BEGIN Supplied entries
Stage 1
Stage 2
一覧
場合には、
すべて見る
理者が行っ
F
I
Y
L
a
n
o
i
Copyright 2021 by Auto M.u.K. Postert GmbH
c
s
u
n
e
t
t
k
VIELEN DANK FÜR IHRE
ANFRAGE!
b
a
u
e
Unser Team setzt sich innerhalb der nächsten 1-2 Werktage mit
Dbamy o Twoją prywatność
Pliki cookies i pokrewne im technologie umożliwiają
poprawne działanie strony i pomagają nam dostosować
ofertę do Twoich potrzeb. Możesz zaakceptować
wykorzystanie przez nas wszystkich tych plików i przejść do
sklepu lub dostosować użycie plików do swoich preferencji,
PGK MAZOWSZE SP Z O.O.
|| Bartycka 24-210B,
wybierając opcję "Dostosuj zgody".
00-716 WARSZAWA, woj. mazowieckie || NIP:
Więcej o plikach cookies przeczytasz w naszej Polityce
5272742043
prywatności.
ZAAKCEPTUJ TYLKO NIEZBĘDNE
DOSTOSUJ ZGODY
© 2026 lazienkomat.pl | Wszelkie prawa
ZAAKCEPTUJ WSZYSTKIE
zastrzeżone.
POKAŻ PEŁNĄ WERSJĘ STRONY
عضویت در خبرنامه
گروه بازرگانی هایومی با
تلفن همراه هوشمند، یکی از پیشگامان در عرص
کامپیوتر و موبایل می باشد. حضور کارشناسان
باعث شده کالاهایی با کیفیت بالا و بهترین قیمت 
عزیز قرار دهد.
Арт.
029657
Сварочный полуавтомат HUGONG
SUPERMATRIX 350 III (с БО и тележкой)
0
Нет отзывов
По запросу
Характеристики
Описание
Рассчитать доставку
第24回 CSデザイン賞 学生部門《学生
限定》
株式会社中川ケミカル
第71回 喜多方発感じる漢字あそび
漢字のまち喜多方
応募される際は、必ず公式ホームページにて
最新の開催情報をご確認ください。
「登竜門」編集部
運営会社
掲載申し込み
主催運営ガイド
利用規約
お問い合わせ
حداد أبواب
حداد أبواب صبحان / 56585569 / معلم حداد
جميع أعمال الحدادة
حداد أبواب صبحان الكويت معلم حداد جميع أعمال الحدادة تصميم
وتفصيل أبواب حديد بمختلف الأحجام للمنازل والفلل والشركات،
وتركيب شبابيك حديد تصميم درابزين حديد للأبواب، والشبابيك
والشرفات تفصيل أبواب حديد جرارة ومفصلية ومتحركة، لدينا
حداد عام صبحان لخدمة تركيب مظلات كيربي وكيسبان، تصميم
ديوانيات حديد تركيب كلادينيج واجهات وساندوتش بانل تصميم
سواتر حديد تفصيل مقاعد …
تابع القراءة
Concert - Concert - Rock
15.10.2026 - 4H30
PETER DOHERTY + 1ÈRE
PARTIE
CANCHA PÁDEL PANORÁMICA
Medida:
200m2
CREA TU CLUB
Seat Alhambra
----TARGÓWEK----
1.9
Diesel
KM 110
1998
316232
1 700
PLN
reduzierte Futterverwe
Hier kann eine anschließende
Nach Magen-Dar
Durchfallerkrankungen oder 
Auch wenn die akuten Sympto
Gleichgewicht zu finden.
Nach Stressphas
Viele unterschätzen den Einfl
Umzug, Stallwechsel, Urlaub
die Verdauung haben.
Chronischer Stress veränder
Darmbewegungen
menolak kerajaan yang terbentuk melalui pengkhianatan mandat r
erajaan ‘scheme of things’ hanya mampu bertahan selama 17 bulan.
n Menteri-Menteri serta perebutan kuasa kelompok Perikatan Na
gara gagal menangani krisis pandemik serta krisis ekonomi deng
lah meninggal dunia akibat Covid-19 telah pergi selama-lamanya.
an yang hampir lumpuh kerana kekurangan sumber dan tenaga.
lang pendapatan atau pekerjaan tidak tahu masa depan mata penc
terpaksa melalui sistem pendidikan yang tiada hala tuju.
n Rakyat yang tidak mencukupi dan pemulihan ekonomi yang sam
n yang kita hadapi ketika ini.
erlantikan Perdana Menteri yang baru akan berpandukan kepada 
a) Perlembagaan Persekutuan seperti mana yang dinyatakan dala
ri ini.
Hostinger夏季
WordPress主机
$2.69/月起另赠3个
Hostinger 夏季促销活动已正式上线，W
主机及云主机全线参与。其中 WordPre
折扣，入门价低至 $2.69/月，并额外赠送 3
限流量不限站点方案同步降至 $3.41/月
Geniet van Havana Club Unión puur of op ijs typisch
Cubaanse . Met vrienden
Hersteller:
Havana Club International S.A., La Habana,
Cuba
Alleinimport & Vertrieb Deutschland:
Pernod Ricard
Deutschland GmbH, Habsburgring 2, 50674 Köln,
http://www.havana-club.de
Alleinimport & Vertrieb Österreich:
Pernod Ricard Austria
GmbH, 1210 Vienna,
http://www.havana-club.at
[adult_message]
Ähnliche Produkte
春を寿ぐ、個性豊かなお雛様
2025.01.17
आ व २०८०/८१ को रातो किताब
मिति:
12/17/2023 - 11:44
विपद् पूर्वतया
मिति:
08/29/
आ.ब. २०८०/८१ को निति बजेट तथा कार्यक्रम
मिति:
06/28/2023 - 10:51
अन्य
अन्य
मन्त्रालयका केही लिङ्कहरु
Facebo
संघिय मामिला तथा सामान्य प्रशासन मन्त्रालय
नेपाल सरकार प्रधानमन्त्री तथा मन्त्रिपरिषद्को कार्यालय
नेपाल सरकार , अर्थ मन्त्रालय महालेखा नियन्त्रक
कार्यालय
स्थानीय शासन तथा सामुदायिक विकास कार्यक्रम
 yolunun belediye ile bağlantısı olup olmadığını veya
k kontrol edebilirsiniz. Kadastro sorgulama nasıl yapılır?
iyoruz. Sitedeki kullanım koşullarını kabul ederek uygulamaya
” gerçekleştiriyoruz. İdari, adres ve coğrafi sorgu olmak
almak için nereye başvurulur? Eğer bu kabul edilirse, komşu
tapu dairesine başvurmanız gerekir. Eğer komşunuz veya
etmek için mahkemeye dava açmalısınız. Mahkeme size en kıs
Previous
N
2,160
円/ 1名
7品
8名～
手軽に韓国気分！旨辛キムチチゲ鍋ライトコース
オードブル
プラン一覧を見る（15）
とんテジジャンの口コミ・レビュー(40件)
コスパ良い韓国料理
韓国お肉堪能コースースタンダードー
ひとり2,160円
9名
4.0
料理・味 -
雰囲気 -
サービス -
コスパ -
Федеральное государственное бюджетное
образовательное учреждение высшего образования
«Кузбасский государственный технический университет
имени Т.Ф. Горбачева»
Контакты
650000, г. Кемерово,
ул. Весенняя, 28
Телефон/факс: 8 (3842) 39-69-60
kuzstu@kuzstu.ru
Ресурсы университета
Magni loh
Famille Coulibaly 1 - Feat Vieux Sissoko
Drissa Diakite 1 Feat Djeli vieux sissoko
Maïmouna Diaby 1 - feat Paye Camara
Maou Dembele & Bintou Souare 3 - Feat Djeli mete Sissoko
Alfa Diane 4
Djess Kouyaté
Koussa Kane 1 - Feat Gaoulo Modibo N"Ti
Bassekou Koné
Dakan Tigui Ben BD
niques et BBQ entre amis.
END Supplied entries
◆ **What to work on**
When you transcribe the records above, keep every line exactly the same.

◆ **Solution**
Stage 1
Stage 2
一覧
場合には、
すべて見る
理者が行っ
F
I
Y
L
a
n
o
i
Copyright 2021 by Auto M.u.K. Postert GmbH
c
s
u
n
e
t
t
k
VIELEN DANK FÜR IHRE
ANFRAGE!
b
a
u
e
Unser Team setzt sich innerhalb der nächsten 1-2 Werktage mit
Dbamy o Twoją prywatność
Pliki cookies i pokrewne im technologie umożliwiają
poprawne działanie strony i pomagają nam dostosować
ofertę do Twoich potrzeb. Możesz zaakceptować
wykorzystanie przez nas wszystkich tych plików i przejść do
sklepu lub dostosować użycie plików do swoich preferencji,
PGK MAZOWSZE SP Z O.O.
|| Bartycka 24-210B,
wybierając opcję "Dostosuj zgody".
00-716 WARSZAWA, woj. mazowieckie || NIP:
Więcej o plikach cookies przeczytasz w naszej Polityce
5272742043
prywatności.
ZAAKCEPTUJ TYLKO NIEZBĘDNE
DOSTOSUJ ZGODY
© 2026 lazienkomat.pl | Wszelkie prawa
ZAAKCEPTUJ WSZYSTKIE
zastrzeżone.
POKAŻ PEŁNĄ WERSJĘ STRONY
عضویت در خبرنامه
گروه بازرگانی هایومی با
تلفن همراه هوشمند، یکی از پیشگامان در عرص
کامپیوتر و موبایل می باشد. حضور کارشناسان
باعث شده کالاهایی با کیفیت بالا و بهترین قیمت 
عزیز قرار دهد.
Арт.
029657
Сварочный полуавтомат HUGONG
SUPERMATRIX 350 III (с БО и тележкой)
0
Нет отзывов
По запросу
Характеристики
Описание
Рассчитать доставку
第24回 CSデザイン賞 学生部門《学生
限定》
株式会社中川ケミカル
第71回 喜多方発感じる漢字あそび
漢字のまち喜多方
応募される際は、必ず公式ホームページにて
最新の開催情報をご確認ください。
「登竜門」編集部
運営会社
掲載申し込み
主催運営ガイド
利用規約
お問い合わせ
حداد أبواب
حداد أبواب صبحان / 56585569 / معلم حداد
جميع أعمال الحدادة
حداد أبواب صبحان الكويت معلم حداد جميع أعمال الحدادة تصميم
وتفصيل أبواب حديد بمختلف الأحجام للمنازل والفلل والشركات،
وتركيب شبابيك حديد تصميم درابزين حديد للأبواب، والشبابيك
والشرفات تفصيل أبواب حديد جرارة ومفصلية ومتحركة، لدينا
حداد عام صبحان لخدمة تركيب مظلات كيربي وكيسبان، تصميم
ديوانيات حديد تركيب كلادينيج واجهات وساندوتش بانل تصميم
سواتر حديد تفصيل مقاعد …
تابع القراءة
Concert - Concert - Rock
15.10.2026 - 4H30
PETER DOHERTY + 1ÈRE
PARTIE
CANCHA PÁDEL PANORÁMICA
Medida:
200m2
CREA TU CLUB
Seat Alhambra
----TARGÓWEK----
1.9
Diesel
KM 110
1998
316232
1 700
PLN
reduzierte Futterverwe
Hier kann eine anschließende
Nach Magen-Dar
Durchfallerkrankungen oder 
Auch wenn die akuten Sympto
Gleichgewicht zu finden.
Nach Stressphas
Viele unterschätzen den Einfl
Umzug, Stallwechsel, Urlaub
die Verdauung haben.
Chronischer Stress veränder
Darmbewegungen
menolak kerajaan yang terbentuk melalui pengkhianatan mandat r
erajaan ‘scheme of things’ hanya mampu bertahan selama 17 bulan.
n Menteri-Menteri serta perebutan kuasa kelompok Perikatan Na
gara gagal menangani krisis pandemik serta krisis ekonomi deng
lah meninggal dunia akibat Covid-19 telah pergi selama-lamanya.
an yang hampir lumpuh kerana kekurangan sumber dan tenaga.
lang pendapatan atau pekerjaan tidak tahu masa depan mata penc
terpaksa melalui sistem pendidikan yang tiada hala tuju.
n Rakyat yang tidak mencukupi dan pemulihan ekonomi yang sam
n yang kita hadapi ketika ini.
erlantikan Perdana Menteri yang baru akan berpandukan kepada 
a) Perlembagaan Persekutuan seperti mana yang dinyatakan dala
ri ini.
Hostinger夏季
WordPress主机
$2.69/月起另赠3个
Hostinger 夏季促销活动已正式上线，W
主机及云主机全线参与。其中 WordPre
折扣，入门价低至 $2.69/月，并额外赠送 3
限流量不限站点方案同步降至 $3.41/月
Geniet van Havana Club Unión puur of op ijs typisch
Cubaanse . Met vrienden
Hersteller:
Havana Club International S.A., La Habana,
Cuba
Alleinimport & Vertrieb Deutschland:
Pernod Ricard
Deutschland GmbH, Habsburgring 2, 50674 Köln,
http://www.havana-club.de
Alleinimport & Vertrieb Österreich:
Pernod Ricard Austria
GmbH, 1210 Vienna,
http://www.havana-club.at
[adult_message]
Ähnliche Produkte
春を寿ぐ、個性豊かなお雛様
2025.01.17
आ व २०८०/८१ को रातो किताब
मिति:
12/17/2023 - 11:44
विपद् पूर्वतया
मिति:
08/29/
आ.ब. २०८०/८१ को निति बजेट तथा कार्यक्रम
मिति:
06/28/2023 - 10:51
अन्य
अन्य
मन्त्रालयका केही लिङ्कहरु
Facebo
संघिय मामिला तथा सामान्य प्रशासन मन्त्रालय
नेपाल सरकार प्रधानमन्त्री तथा मन्त्रिपरिषद्को कार्यालय
नेपाल सरकार , अर्थ मन्त्रालय महालेखा नियन्त्रक
कार्यालय
स्थानीय शासन तथा सामुदायिक विकास कार्यक्रम
 yolunun belediye ile bağlantısı olup olmadığını veya
k kontrol edebilirsiniz. Kadastro sorgulama nasıl yapılır?
iyoruz. Sitedeki kullanım koşullarını kabul ederek uygulamaya
” gerçekleştiriyoruz. İdari, adres ve coğrafi sorgu olmak
almak için nereye başvurulur? Eğer bu kabul edilirse, komşu
tapu dairesine başvurmanız gerekir. Eğer komşunuz veya
etmek için mahkemeye dava açmalısınız. Mahkeme size en kıs
Previous
N
2,160
円/ 1名
7品
8名～
手軽に韓国気分！旨辛キムチチゲ鍋ライトコース
オードブル
プラン一覧を見る（15）
とんテジジャンの口コミ・レビュー(40件)
コスパ良い韓国料理
韓国お肉堪能コースースタンダードー
ひとり2,160円
9名
4.0
料理・味 -
雰囲気 -
サービス -
コスパ -
Федеральное государственное бюджетное
образовательное учреждение высшего образования
«Кузбасский государственный технический университет
имени Т.Ф. Горбачева»
Контакты
650000, г. Кемерово,
ул. Весенняя, 28
Телефон/факс: 8 (3842) 39-69-60
kuzstu@kuzstu.ru
Ресурсы университета
Magni loh
Famille Coulibaly 1 - Feat Vieux Sissoko
Drissa Diakite 1 Feat Djeli vieux sissoko
Maïmouna Diaby 1 - feat Paye Camara
Maou Dembele & Bintou Souare 3 - Feat Djeli mete Sissoko
Alfa Diane 4
Djess Kouyaté
Koussa Kane 1 - Feat Gaoulo Modibo N"Ti
Bassekou Koné
Dakan Tigui Ben BD
niques et BBQ entre amis.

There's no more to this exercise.